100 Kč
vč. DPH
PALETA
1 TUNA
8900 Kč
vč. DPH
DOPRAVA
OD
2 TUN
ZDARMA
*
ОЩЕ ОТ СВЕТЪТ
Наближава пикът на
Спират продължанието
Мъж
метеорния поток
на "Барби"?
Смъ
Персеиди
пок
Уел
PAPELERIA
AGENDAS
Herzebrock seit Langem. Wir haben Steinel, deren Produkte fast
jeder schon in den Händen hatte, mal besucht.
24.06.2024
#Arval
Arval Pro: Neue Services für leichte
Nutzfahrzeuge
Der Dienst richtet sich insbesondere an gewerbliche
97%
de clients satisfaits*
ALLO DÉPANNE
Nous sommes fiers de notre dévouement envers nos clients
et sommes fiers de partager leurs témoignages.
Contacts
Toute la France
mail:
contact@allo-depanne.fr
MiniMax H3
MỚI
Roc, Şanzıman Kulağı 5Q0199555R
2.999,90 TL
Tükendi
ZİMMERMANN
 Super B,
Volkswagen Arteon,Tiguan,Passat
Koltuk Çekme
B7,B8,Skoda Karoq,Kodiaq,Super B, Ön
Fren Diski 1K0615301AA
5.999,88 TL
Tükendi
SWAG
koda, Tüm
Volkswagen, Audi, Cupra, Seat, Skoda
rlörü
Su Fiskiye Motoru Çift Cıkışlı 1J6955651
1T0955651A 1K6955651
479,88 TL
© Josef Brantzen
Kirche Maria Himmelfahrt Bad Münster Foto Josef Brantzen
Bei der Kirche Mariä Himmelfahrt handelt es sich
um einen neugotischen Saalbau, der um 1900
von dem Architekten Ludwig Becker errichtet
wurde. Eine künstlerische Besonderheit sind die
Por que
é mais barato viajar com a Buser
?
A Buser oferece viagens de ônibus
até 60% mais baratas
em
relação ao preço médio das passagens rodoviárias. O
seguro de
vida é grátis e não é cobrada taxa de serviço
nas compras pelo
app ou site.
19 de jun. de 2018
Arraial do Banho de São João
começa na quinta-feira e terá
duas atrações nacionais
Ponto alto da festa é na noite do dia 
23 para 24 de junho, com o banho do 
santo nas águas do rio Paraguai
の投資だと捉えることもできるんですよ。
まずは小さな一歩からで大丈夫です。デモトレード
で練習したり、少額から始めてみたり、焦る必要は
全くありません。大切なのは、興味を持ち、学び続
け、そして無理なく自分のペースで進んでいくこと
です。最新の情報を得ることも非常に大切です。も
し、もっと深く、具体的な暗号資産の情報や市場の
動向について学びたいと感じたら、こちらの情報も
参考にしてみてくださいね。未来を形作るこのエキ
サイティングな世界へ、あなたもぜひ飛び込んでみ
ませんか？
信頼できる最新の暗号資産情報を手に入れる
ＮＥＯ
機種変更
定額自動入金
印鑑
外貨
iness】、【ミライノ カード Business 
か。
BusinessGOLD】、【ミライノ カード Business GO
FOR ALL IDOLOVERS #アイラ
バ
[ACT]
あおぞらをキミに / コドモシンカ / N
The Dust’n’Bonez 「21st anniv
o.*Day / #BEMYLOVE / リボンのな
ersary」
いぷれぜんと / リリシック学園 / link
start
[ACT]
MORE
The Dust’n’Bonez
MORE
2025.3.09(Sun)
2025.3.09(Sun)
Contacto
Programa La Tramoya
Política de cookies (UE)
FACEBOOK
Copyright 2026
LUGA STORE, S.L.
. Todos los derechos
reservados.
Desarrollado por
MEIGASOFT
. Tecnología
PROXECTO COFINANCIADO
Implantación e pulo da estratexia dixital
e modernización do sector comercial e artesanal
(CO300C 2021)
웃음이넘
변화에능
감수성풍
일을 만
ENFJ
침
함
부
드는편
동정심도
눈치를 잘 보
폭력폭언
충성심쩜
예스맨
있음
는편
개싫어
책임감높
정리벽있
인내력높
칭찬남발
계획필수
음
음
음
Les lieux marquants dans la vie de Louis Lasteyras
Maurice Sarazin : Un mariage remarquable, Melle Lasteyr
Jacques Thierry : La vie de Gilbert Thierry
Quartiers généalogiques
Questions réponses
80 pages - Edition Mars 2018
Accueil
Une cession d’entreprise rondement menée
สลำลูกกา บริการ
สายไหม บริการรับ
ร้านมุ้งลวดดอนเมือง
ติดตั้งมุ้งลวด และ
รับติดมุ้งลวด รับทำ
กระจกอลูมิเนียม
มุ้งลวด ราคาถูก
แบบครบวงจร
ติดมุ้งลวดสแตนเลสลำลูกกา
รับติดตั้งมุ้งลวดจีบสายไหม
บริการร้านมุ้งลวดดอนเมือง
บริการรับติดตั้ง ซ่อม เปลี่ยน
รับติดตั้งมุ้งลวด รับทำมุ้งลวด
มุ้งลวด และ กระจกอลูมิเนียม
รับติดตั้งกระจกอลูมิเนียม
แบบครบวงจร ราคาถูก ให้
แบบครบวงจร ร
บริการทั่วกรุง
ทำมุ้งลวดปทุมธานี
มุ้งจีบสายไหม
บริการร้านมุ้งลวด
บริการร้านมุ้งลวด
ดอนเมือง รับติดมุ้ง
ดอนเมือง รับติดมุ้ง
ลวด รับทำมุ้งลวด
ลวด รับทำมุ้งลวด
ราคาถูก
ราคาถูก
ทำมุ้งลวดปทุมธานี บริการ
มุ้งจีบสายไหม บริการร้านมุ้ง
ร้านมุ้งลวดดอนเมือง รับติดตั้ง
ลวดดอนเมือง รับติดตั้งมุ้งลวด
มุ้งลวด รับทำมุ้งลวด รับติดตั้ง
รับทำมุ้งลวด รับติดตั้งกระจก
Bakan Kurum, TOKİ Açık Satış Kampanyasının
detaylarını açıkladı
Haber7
_ _ _
* _YOUR GOAL_:
Retype every record exactly, omitting nothing.

* _OUTPUT_:
100 Kč
vč. DPH
PALETA
1 TUNA
8900 Kč
vč. DPH
DOPRAVA
OD
2 TUN
ZDARMA
*
ОЩЕ ОТ СВЕТЪТ
Наближава пикът на
Спират продължанието
Мъж
метеорния поток
на "Барби"?
Смъ
Персеиди
пок
Уел
PAPELERIA
AGENDAS
Herzebrock seit Langem. Wir haben Steinel, deren Produkte fast
jeder schon in den Händen hatte, mal besucht.
24.06.2024
#Arval
Arval Pro: Neue Services für leichte
Nutzfahrzeuge
Der Dienst richtet sich insbesondere an gewerbliche
97%
de clients satisfaits*
ALLO DÉPANNE
Nous sommes fiers de notre dévouement envers nos clients
et sommes fiers de partager leurs témoignages.
Contacts
Toute la France
mail:
contact@allo-depanne.fr
MiniMax H3
MỚI
Roc, Şanzıman Kulağı 5Q0199555R
2.999,90 TL
Tükendi
ZİMMERMANN
 Super B,
Volkswagen Arteon,Tiguan,Passat
Koltuk Çekme
B7,B8,Skoda Karoq,Kodiaq,Super B, Ön
Fren Diski 1K0615301AA
5.999,88 TL
Tükendi
SWAG
koda, Tüm
Volkswagen, Audi, Cupra, Seat, Skoda
rlörü
Su Fiskiye Motoru Çift Cıkışlı 1J6955651
1T0955651A 1K6955651
479,88 TL
© Josef Brantzen
Kirche Maria Himmelfahrt Bad Münster Foto Josef Brantzen
Bei der Kirche Mariä Himmelfahrt handelt es sich
um einen neugotischen Saalbau, der um 1900
von dem Architekten Ludwig Becker errichtet
wurde. Eine künstlerische Besonderheit sind die
Por que
é mais barato viajar com a Buser
?
A Buser oferece viagens de ônibus
até 60% mais baratas
em
relação ao preço médio das passagens rodoviárias. O
seguro de
vida é grátis e não é cobrada taxa de serviço
nas compras pelo
app ou site.
19 de jun. de 2018
Arraial do Banho de São João
começa na quinta-feira e terá
duas atrações nacionais
Ponto alto da festa é na noite do dia 
23 para 24 de junho, com o banho do 
santo nas águas do rio Paraguai
の投資だと捉えることもできるんですよ。
まずは小さな一歩からで大丈夫です。デモトレード
で練習したり、少額から始めてみたり、焦る必要は
全くありません。大切なのは、興味を持ち、学び続
け、そして無理なく自分のペースで進んでいくこと
です。最新の情報を得ることも非常に大切です。も
し、もっと深く、具体的な暗号資産の情報や市場の
動向について学びたいと感じたら、こちらの情報も
参考にしてみてくださいね。未来を形作るこのエキ
サイティングな世界へ、あなたもぜひ飛び込んでみ
ませんか？
信頼できる最新の暗号資産情報を手に入れる
ＮＥＯ
機種変更
定額自動入金
印鑑
外貨
iness】、【ミライノ カード Business 
か。
BusinessGOLD】、【ミライノ カード Business GO
FOR ALL IDOLOVERS #アイラ
バ
[ACT]
あおぞらをキミに / コドモシンカ / N
The Dust’n’Bonez 「21st anniv
o.*Day / #BEMYLOVE / リボンのな
ersary」
いぷれぜんと / リリシック学園 / link
start
[ACT]
MORE
The Dust’n’Bonez
MORE
2025.3.09(Sun)
2025.3.09(Sun)
Contacto
Programa La Tramoya
Política de cookies (UE)
FACEBOOK
Copyright 2026
LUGA STORE, S.L.
. Todos los derechos
reservados.
Desarrollado por
MEIGASOFT
. Tecnología
PROXECTO COFINANCIADO
Implantación e pulo da estratexia dixital
e modernización do sector comercial e artesanal
(CO300C 2021)
웃음이넘
변화에능
감수성풍
일을 만
ENFJ
침
함
부
드는편
동정심도
눈치를 잘 보
폭력폭언
충성심쩜
예스맨
있음
는편
개싫어
책임감높
정리벽있
인내력높
칭찬남발
계획필수
음
음
음
Les lieux marquants dans la vie de Louis Lasteyras
Maurice Sarazin : Un mariage remarquable, Melle Lasteyr
Jacques Thierry : La vie de Gilbert Thierry
Quartiers généalogiques
Questions réponses
80 pages - Edition Mars 2018
Accueil
Une cession d’entreprise rondement menée
สลำลูกกา บริการ
สายไหม บริการรับ
ร้านมุ้งลวดดอนเมือง
ติดตั้งมุ้งลวด และ
รับติดมุ้งลวด รับทำ
กระจกอลูมิเนียม
มุ้งลวด ราคาถูก
แบบครบวงจร
ติดมุ้งลวดสแตนเลสลำลูกกา
รับติดตั้งมุ้งลวดจีบสายไหม
บริการร้านมุ้งลวดดอนเมือง
บริการรับติดตั้ง ซ่อม เปลี่ยน
รับติดตั้งมุ้งลวด รับทำมุ้งลวด
มุ้งลวด และ กระจกอลูมิเนียม
รับติดตั้งกระจกอลูมิเนียม
แบบครบวงจร ราคาถูก ให้
แบบครบวงจร ร
บริการทั่วกรุง
ทำมุ้งลวดปทุมธานี
มุ้งจีบสายไหม
บริการร้านมุ้งลวด
บริการร้านมุ้งลวด
ดอนเมือง รับติดมุ้ง
ดอนเมือง รับติดมุ้ง
ลวด รับทำมุ้งลวด
ลวด รับทำมุ้งลวด
ราคาถูก
ราคาถูก
ทำมุ้งลวดปทุมธานี บริการ
มุ้งจีบสายไหม บริการร้านมุ้ง
ร้านมุ้งลวดดอนเมือง รับติดตั้ง
ลวดดอนเมือง รับติดตั้งมุ้งลวด
มุ้งลวด รับทำมุ้งลวด รับติดตั้ง
รับทำมุ้งลวด รับติดตั้งกระจก
Bakan Kurum, TOKİ Açık Satış Kampanyasının
detaylarını açıkladı
Haber7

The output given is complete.